Resumes: When Hobbies Count

Hobbies on resumes? You have got to be kidding! I thought that went out in the ’70’s.

They did, when people put their hobbies like this:

Hobbies: Reading, Writing, Bicycling.

Who cares? No one, and that’s why they went out. But here’s a way to make them “in” again. If you list hobbies, make sure they are relevant to your targeted career (your audience) or differentiate you in the right way or are truly a part of your personal brand.

For example, I worked with an IT consultant who wanted to relocate. He was a young person with three years’ experience in IT. In his previous life though, and while working his way through college, our IT consultant had a side job – as a rock climbing instructor.

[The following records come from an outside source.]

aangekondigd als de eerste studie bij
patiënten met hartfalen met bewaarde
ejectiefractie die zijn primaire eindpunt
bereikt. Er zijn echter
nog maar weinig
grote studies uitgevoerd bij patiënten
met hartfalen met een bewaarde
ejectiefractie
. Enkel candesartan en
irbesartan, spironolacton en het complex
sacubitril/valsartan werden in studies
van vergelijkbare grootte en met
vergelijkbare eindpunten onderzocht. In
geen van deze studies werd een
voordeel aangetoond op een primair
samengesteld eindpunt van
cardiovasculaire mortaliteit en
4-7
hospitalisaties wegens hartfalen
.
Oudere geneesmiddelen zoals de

How cool! Here’s a person who takes risks, who is athletic, and has a life outside a dimly lit screen. We added this job to his resume. Result? He sent out two resumes and got two offers. He called me while on the road – in his new company-paid car – and said, “Wendy, all they talked about was my rock climbing! Can you believe it?”

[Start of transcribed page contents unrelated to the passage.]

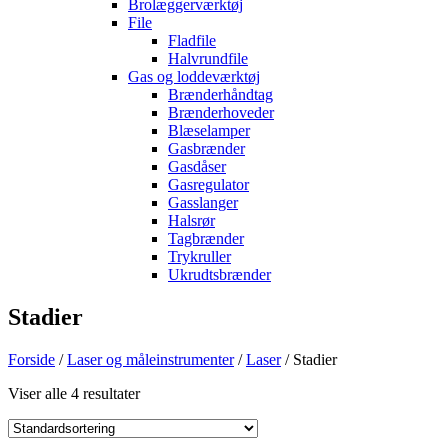
Brolæggerværktøj
File
Fladfile
Halvrundfile
Gas og loddeværktøj
Brænderhåndtag
Brænderhoveder
Blæselamper
Gasbrænder
Gasdåser
Gasregulator
Gasslanger
Halsrør
Tagbrænder
Trykruller
Ukrudtsbrænder
Stadier
Forside
/
Laser og måleinstrumenter
/
Laser
/ Stadier
Viser alle 4 resultater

Here’s another. I worked with a nurse (RN) who had experience and wanted out of staff nursing. She wanted to transition into pharmaceutical sales, but she technically had no sales experience. In addition to her many transferable skills (like terminology, physician connections, etc.), we added her “hobby.” She was a competitive marathon runner. And she had placed in the top three for a variety of marathons more than once. She also competed worldwide – and had run a marathon in Prague. Again, GUTS. This hobby demonstrated that she was very competitive, had drive, endurance, and played to win. Good traits in sales.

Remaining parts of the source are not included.